**Work order:**
Exclude the pictures and reproduce the remaining data exactly as written.

(Dataset entries)
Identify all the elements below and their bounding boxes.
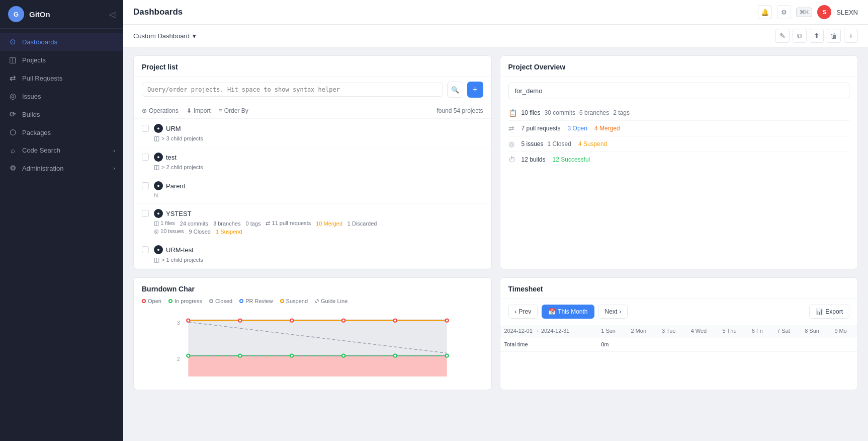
project-checkbox[interactable] <box>142 210 149 217</box>
builds-label: 12 builds <box>522 156 546 163</box>
files-icon: 📋 <box>508 109 517 117</box>
project-checkbox[interactable] <box>142 182 149 189</box>
import-button[interactable]: ⬇ Import <box>187 107 211 114</box>
merged-badge: 4 Merged <box>594 125 620 132</box>
sidebar: G GitOn ◁ ⊙ Dashboards ◫ Projects ⇄ Pull… <box>0 0 123 441</box>
delete-button[interactable]: 🗑 <box>827 29 841 43</box>
commits-stat: 24 commits <box>180 220 208 227</box>
open-badge: 3 Open <box>568 125 587 132</box>
settings-button[interactable]: ⚙ <box>777 5 791 19</box>
files-label: 10 files <box>522 109 541 116</box>
discarded-stat: 1 Discarded <box>348 220 377 227</box>
empty-cell <box>748 337 773 352</box>
svg-point-6 <box>238 319 241 322</box>
prev-button[interactable]: ‹ Prev <box>508 305 538 319</box>
open-legend-label: Open <box>148 298 161 304</box>
user-name: SLEXN <box>836 9 858 16</box>
project-avatar: ● <box>154 153 163 162</box>
topbar: Dashboards 🔔 ⚙ ⌘K S SLEXN <box>123 0 868 25</box>
suspend-legend-dot <box>280 299 284 303</box>
sidebar-item-label: Projects <box>22 56 46 64</box>
suspend-legend-label: Suspend <box>286 298 308 304</box>
sidebar-item-administration[interactable]: ⚙ Administration › <box>0 159 123 177</box>
this-month-label: This Month <box>558 308 587 315</box>
project-checkbox[interactable] <box>142 246 149 253</box>
project-info: ● URM-test ◫ > 1 child projects <box>154 245 483 263</box>
project-search-input[interactable] <box>142 83 443 97</box>
svg-text:3: 3 <box>177 320 180 326</box>
add-dashboard-button[interactable]: + <box>844 29 858 43</box>
date-range: 2024-12-01 → 2024-12-31 <box>504 328 570 334</box>
project-issues: ◎ 10 issues 9 Closed 1 Suspend <box>154 228 483 235</box>
builds-stat-row: ⏱ 12 builds 12 Successful <box>508 152 850 167</box>
sidebar-item-label: Administration <box>22 165 63 172</box>
burndown-title: Burndown Char <box>134 278 491 298</box>
project-info: ● YSTEST ◫ 1 files 24 commits 3 branches… <box>154 209 483 235</box>
closed-legend-dot <box>209 299 213 303</box>
child-count: > 2 child projects <box>161 164 203 170</box>
timesheet-controls: ‹ Prev 📅 This Month Next › 📊 Export <box>500 299 858 325</box>
next-button[interactable]: Next › <box>598 305 628 319</box>
tags-stat: 0 tags <box>245 220 261 227</box>
copy-icon: ⧉ <box>797 32 802 40</box>
share-button[interactable]: ⬆ <box>810 29 824 43</box>
project-checkbox[interactable] <box>142 154 149 161</box>
plus-icon: + <box>472 85 478 95</box>
child-count: > 3 child projects <box>161 135 203 141</box>
export-button[interactable]: 📊 Export <box>809 305 849 319</box>
sidebar-item-dashboards[interactable]: ⊙ Dashboards <box>0 33 123 51</box>
burndown-panel: Burndown Char Open In progress Closed PR… <box>133 277 492 390</box>
empty-cell <box>801 337 830 352</box>
issues-stat: ◎ 10 issues <box>154 228 184 235</box>
sidebar-item-projects[interactable]: ◫ Projects <box>0 51 123 69</box>
sidebar-item-label: Packages <box>22 129 51 136</box>
empty-cell <box>658 337 687 352</box>
pr-stat: ⇄ 11 pull requests <box>266 220 311 227</box>
issues-icon: ◎ <box>8 92 17 101</box>
edit-button[interactable]: ✎ <box>775 29 790 43</box>
sidebar-item-issues[interactable]: ◎ Issues <box>0 87 123 105</box>
svg-point-14 <box>342 354 345 357</box>
dashboard-selector[interactable]: Custom Dashboard ▾ <box>133 32 196 40</box>
builds-icon: ⏱ <box>508 156 517 164</box>
project-toolbar: ⊕ Operations ⬇ Import ≡ Order By found 5… <box>134 103 491 119</box>
list-item: ● Parent hi <box>134 176 491 204</box>
project-name-row: ● test <box>154 153 483 162</box>
svg-point-12 <box>238 354 241 357</box>
copy-button[interactable]: ⧉ <box>793 29 807 43</box>
main-content: Dashboards 🔔 ⚙ ⌘K S SLEXN Custom Dashboa… <box>123 0 868 441</box>
project-overview-search[interactable] <box>508 83 850 99</box>
sidebar-item-pull-requests[interactable]: ⇄ Pull Requests <box>0 69 123 87</box>
plus-icon: + <box>849 32 853 40</box>
project-checkbox[interactable] <box>142 125 149 132</box>
sidebar-item-code-search[interactable]: ⌕ Code Search › <box>0 141 123 159</box>
add-project-button[interactable]: + <box>467 82 483 98</box>
search-button[interactable]: 🔍 <box>447 82 463 98</box>
sidebar-item-label: Builds <box>22 111 40 118</box>
notification-button[interactable]: 🔔 <box>758 5 772 19</box>
sidebar-collapse-button[interactable]: ◁ <box>109 10 115 19</box>
col-1sun: 1 Sun <box>597 325 627 337</box>
user-avatar[interactable]: S <box>817 5 831 19</box>
sidebar-item-packages[interactable]: ⬡ Packages <box>0 123 123 141</box>
next-label: Next <box>605 308 618 315</box>
sidebar-item-builds[interactable]: ⟳ Builds <box>0 105 123 123</box>
project-avatar: ● <box>154 209 163 218</box>
operations-button[interactable]: ⊕ Operations <box>142 107 179 114</box>
chart-svg: 3 2 <box>142 309 483 382</box>
guideline-legend-dot <box>315 299 319 303</box>
empty-cell <box>687 337 719 352</box>
project-avatar: ● <box>154 124 163 133</box>
this-month-button[interactable]: 📅 This Month <box>542 305 594 319</box>
pr-icon: ⇄ <box>508 124 517 132</box>
total-time-label: Total time <box>500 337 597 352</box>
svg-text:2: 2 <box>177 356 180 362</box>
merged-stat: 10 Merged <box>316 220 342 227</box>
burndown-legend: Open In progress Closed PR Review Suspen… <box>134 298 491 309</box>
suspend-stat: 1 Suspend <box>216 229 242 235</box>
order-by-button[interactable]: ≡ Order By <box>219 107 248 114</box>
project-list: ● URM ◫ > 3 child projects ● <box>134 119 491 269</box>
operations-label: Operations <box>149 107 179 114</box>
files-stat: ◫ 1 files <box>154 220 175 227</box>
timesheet-title: Timesheet <box>500 278 858 299</box>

**Solution:**
Identify all the elements below and their bounding boxes.
project-checkbox[interactable] <box>142 210 149 217</box>
builds-label: 12 builds <box>522 156 546 163</box>
files-icon: 📋 <box>508 109 517 117</box>
project-checkbox[interactable] <box>142 182 149 189</box>
import-button[interactable]: ⬇ Import <box>187 107 211 114</box>
merged-badge: 4 Merged <box>594 125 620 132</box>
sidebar: G GitOn ◁ ⊙ Dashboards ◫ Projects ⇄ Pull… <box>0 0 123 441</box>
delete-button[interactable]: 🗑 <box>827 29 841 43</box>
commits-stat: 24 commits <box>180 220 208 227</box>
open-badge: 3 Open <box>568 125 587 132</box>
settings-button[interactable]: ⚙ <box>777 5 791 19</box>
files-label: 10 files <box>522 109 541 116</box>
discarded-stat: 1 Discarded <box>348 220 377 227</box>
empty-cell <box>748 337 773 352</box>
svg-point-6 <box>238 319 241 322</box>
prev-button[interactable]: ‹ Prev <box>508 305 538 319</box>
open-legend-label: Open <box>148 298 161 304</box>
user-name: SLEXN <box>836 9 858 16</box>
project-avatar: ● <box>154 153 163 162</box>
topbar: Dashboards 🔔 ⚙ ⌘K S SLEXN <box>123 0 868 25</box>
suspend-legend-dot <box>280 299 284 303</box>
sidebar-item-label: Projects <box>22 56 46 64</box>
suspend-legend-label: Suspend <box>286 298 308 304</box>
sidebar-item-administration[interactable]: ⚙ Administration › <box>0 159 123 177</box>
this-month-label: This Month <box>558 308 587 315</box>
project-checkbox[interactable] <box>142 246 149 253</box>
project-info: ● URM-test ◫ > 1 child projects <box>154 245 483 263</box>
project-search-input[interactable] <box>142 83 443 97</box>
svg-text:3: 3 <box>177 320 180 326</box>
add-dashboard-button[interactable]: + <box>844 29 858 43</box>
date-range: 2024-12-01 → 2024-12-31 <box>504 328 570 334</box>
project-issues: ◎ 10 issues 9 Closed 1 Suspend <box>154 228 483 235</box>
builds-stat-row: ⏱ 12 builds 12 Successful <box>508 152 850 167</box>
sidebar-item-label: Administration <box>22 165 63 172</box>
burndown-title: Burndown Char <box>134 278 491 298</box>
project-info: ● YSTEST ◫ 1 files 24 commits 3 branches… <box>154 209 483 235</box>
closed-legend-dot <box>209 299 213 303</box>
child-count: > 2 child projects <box>161 164 203 170</box>
timesheet-controls: ‹ Prev 📅 This Month Next › 📊 Export <box>500 299 858 325</box>
next-button[interactable]: Next › <box>598 305 628 319</box>
tags-stat: 0 tags <box>245 220 261 227</box>
copy-icon: ⧉ <box>797 32 802 40</box>
share-button[interactable]: ⬆ <box>810 29 824 43</box>
project-checkbox[interactable] <box>142 154 149 161</box>
plus-icon: + <box>472 85 478 95</box>
child-count: > 3 child projects <box>161 135 203 141</box>
export-button[interactable]: 📊 Export <box>809 305 849 319</box>
sidebar-item-dashboards[interactable]: ⊙ Dashboards <box>0 33 123 51</box>
burndown-panel: Burndown Char Open In progress Closed PR… <box>133 277 492 390</box>
empty-cell <box>801 337 830 352</box>
issues-stat: ◎ 10 issues <box>154 228 184 235</box>
sidebar-item-projects[interactable]: ◫ Projects <box>0 51 123 69</box>
sidebar-item-label: Packages <box>22 129 51 136</box>
empty-cell <box>658 337 687 352</box>
pr-stat: ⇄ 11 pull requests <box>266 220 311 227</box>
issues-icon: ◎ <box>8 92 17 101</box>
edit-button[interactable]: ✎ <box>775 29 790 43</box>
sidebar-item-issues[interactable]: ◎ Issues <box>0 87 123 105</box>
svg-point-14 <box>342 354 345 357</box>
dashboard-selector[interactable]: Custom Dashboard ▾ <box>133 32 196 40</box>
builds-icon: ⏱ <box>508 156 517 164</box>
project-toolbar: ⊕ Operations ⬇ Import ≡ Order By found 5… <box>134 103 491 119</box>
list-item: ● Parent hi <box>134 176 491 204</box>
project-name-row: ● test <box>154 153 483 162</box>
svg-point-12 <box>238 354 241 357</box>
copy-button[interactable]: ⧉ <box>793 29 807 43</box>
main-content: Dashboards 🔔 ⚙ ⌘K S SLEXN Custom Dashboa… <box>123 0 868 441</box>
project-overview-search[interactable] <box>508 83 850 99</box>
sidebar-item-pull-requests[interactable]: ⇄ Pull Requests <box>0 69 123 87</box>
plus-icon: + <box>849 32 853 40</box>
project-checkbox[interactable] <box>142 125 149 132</box>
sidebar-item-code-search[interactable]: ⌕ Code Search › <box>0 141 123 159</box>
add-project-button[interactable]: + <box>467 82 483 98</box>
search-button[interactable]: 🔍 <box>447 82 463 98</box>
sidebar-item-label: Builds <box>22 111 40 118</box>
notification-button[interactable]: 🔔 <box>758 5 772 19</box>
sidebar-collapse-button[interactable]: ◁ <box>109 10 115 19</box>
col-1sun: 1 Sun <box>597 325 627 337</box>
user-avatar[interactable]: S <box>817 5 831 19</box>
sidebar-item-packages[interactable]: ⬡ Packages <box>0 123 123 141</box>
next-label: Next <box>605 308 618 315</box>
sidebar-item-builds[interactable]: ⟳ Builds <box>0 105 123 123</box>
project-avatar: ● <box>154 209 163 218</box>
operations-button[interactable]: ⊕ Operations <box>142 107 179 114</box>
chart-svg: 3 2 <box>142 309 483 382</box>
guideline-legend-dot <box>315 299 319 303</box>
empty-cell <box>687 337 719 352</box>
project-avatar: ● <box>154 124 163 133</box>
this-month-button[interactable]: 📅 This Month <box>542 305 594 319</box>
pr-icon: ⇄ <box>508 124 517 132</box>
total-time-label: Total time <box>500 337 597 352</box>
svg-text:2: 2 <box>177 356 180 362</box>
merged-stat: 10 Merged <box>316 220 342 227</box>
burndown-legend: Open In progress Closed PR Review Suspen… <box>134 298 491 309</box>
suspend-stat: 1 Suspend <box>216 229 242 235</box>
order-by-button[interactable]: ≡ Order By <box>219 107 248 114</box>
project-list: ● URM ◫ > 3 child projects ● <box>134 119 491 269</box>
operations-label: Operations <box>149 107 179 114</box>
files-stat: ◫ 1 files <box>154 220 175 227</box>
timesheet-title: Timesheet <box>500 278 858 299</box>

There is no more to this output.